Tayfur Hoca ile bir araya gelerek oynayacağımız maçın uzun uzun analizlerini yaptık.Maça daha 1 hafta vardı ama kafamda ilk onbiri kurmuştum bile.Ama bunu oyunculara belli etmemem gerekiyordu.Kırgınlık yada rahatlık yaratması muhtemeldi.Ama hiç beklenmedik zamanda gelen 2 sakat maçta işleyeceğimiz senaryoya gölge düşürecekti.Çünkü sakatlanan oyuncular ilk onbirde oynatmayı düşündüğüm isimleri.Umut Gündoğan 2 ay , Cumali Bişi ise 6 haftalık sürecek bir sakatlık problemi yaşadılar.Maçtan bir gün önce gelen bu sakatlık problemi beni ve teknik heyetimizi adeta demoralize etmişti.
Ne yapacağımızı düşünüyorduk ama çare bulamıyorduk.Umut Gündoğan elimizdeki tek yaratıcı orta alan oyuncusuydu.Mert Korkmaz ile konuşarak takımı defansif olarak çalıştırmasını istedim maç saatine kadar.Çünkü tek forvetten vazgeçmiş çift forvete dönme kararı almıştım.Bunun için de defansif anlamda yapılacak antrenmanlar ile açığımızı kapatacaktık.
İlk maçın heyecanı ile güne başladık.Soyunma odasında takım konuşması yapana kadar saatler nasıl geçti anlamadım.Neler yaptığımızı bile hatırlamıyorum.Takım olarak kenetlendik ve maça başladık.
Maç sonunda seyirci ile bütün olduk.Galibiyet ile başlamak hem takım için hem benim için ilk izlenim olarak gayet iyiydi.Milli maç arasında eksiklerimizi gidermek ve yapabildiklerimizin daha da üstüne koyarak geliştirmek için fırsattı bize.Sonrasında oynadığımız Karşıyaka maçı ise ecel terleri dökmemize sebep oldu.
Çift forvet ile maça başladık.Ama maçta kontrolü ele alamadık.Düello şeklinde geçen maçı 4-3 kazansak da mücadelenin yaşattığı heyecan ve korku ile sevinemiyordum.Tek yaptığım oyuncuları tek tek tebrik etmek olmuştu.Bu maçla da taktik konusunu artık kafamda oturtmuştum.Deplasmanda artık tek forvet oynayacaktık.Evdeki maçlarda ise çift forvet.
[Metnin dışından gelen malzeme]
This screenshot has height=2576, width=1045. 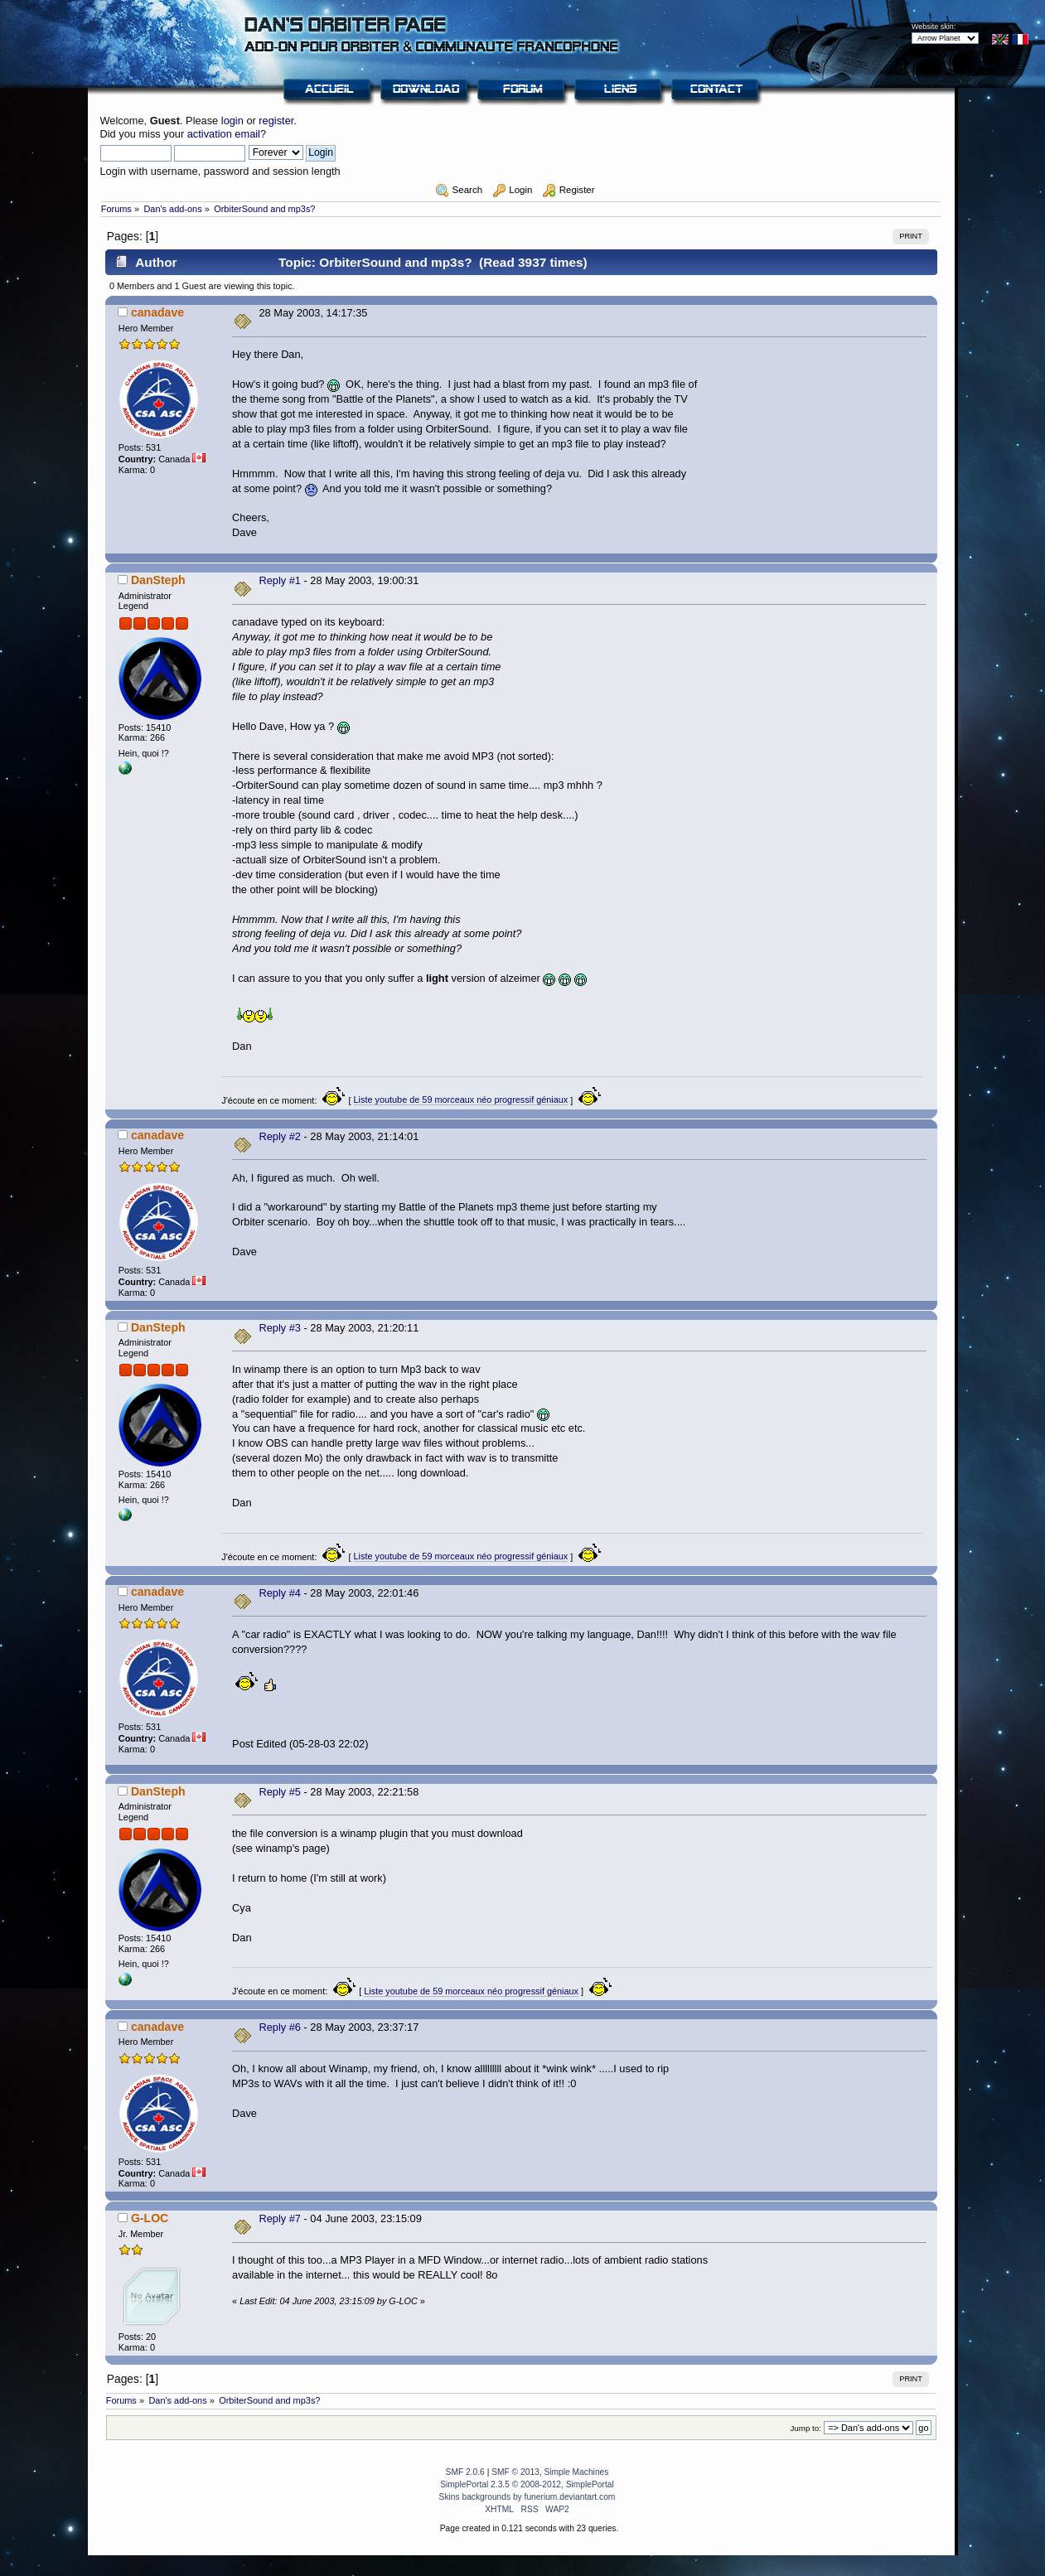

Giresun maçında ise aldığımız ders ile oyunu elimize almıştık.Rahat bir galibiyet alarak ligin zirvesine oturmuştuk.Takımda moral ve öz güven giderek artıyordu.Bu sayede saha içinde takım olgumuz her maç gelişiyordu.Türkiye Kupası eleme maçında kolay bir rakiple eşleşmiştik ve maç evimizdeydi.Bu unsurlar neticesinde pek süre almayan oyuncuları daha fazla süre vererek maça çıktık.Elde edilen sonuç ve takımın kenetlenmiş haldeki mutluluğu sezon sonunun bizim lehimize olacağını gösteriyordu.
Milli maç arasına girmeden önce de Ordu ve Gaziantep BLD.'sini gol yemeden mağlup etmiştik.Haber sitelerinde ve spor programlarında adımızı iyice duyurmuştuk bu maçlar sonunda.Canlı yayınlara katılıyor röportajlar veriyorduk.Oyuncular hallerinden oldukça mutluydu ama bir rahatlama da görülmüyor değildi.Antrenmanlar artık dişe diş geçmiyordu.Oyuncularla konuşsak da rehavetin önüne geçemiyorduk.
Bu sebeple Samet Hocam ile bir araya gelerek spor psikiyatristi almamız gerektiğini söyledim.
Türkiye'de sayılı takım kullansa da Dünya liglerinde çok revaçta olan bir kadroydu.
Yönetim kurulu isteğimize karşılık verdi ve psikiyatristlerle anlaşmıştık.İki kişi bire bir psikologluk yapacak , bir kişi ise takım psikolojisinden sorumlu olacaktı.Oyuncularımız ilk başta şaşırıp yabancılık çekse de Milli maç arasında yararını gördüler.Günler geçtikçe yararını daha fazla gördük.Hazırlık maçı yapmamıza rağmen takım kazanma isteğine ve güzel futbol oynamaya o kadar benimsenmişti ki bunu sahaya en güzel şekilde yansıttılar.
Yedek olan oyuncular da as takım oyuncuları da çok pozitfti.
Lige önemli bir karşılaşma ile dönüş yaptık.Kayseri gibi zorlu bir ekip karşısında deplasmanda önemli bir üç puan aldık.Bu maçın havası ile evimizde Elazığ karşısında galibiyet serimizi ligde 7 maça çıkarmıştık.Şimdiden çok önemli bir avantaj yakalamıştık.Ama Kayseri maçında Şaban Özel 4 ay gibi uzun bir süre sakatlanmıştı.Elazığ maçında ise Oğuzhan Aynaolu 1 ay sakatlandı.Sezon öncesi sakatlanan oyuncular sahalara geri döndü diye sevinirken yaşanılan bu 2 sakatlık moral bozmasa da can sıkıcıydı."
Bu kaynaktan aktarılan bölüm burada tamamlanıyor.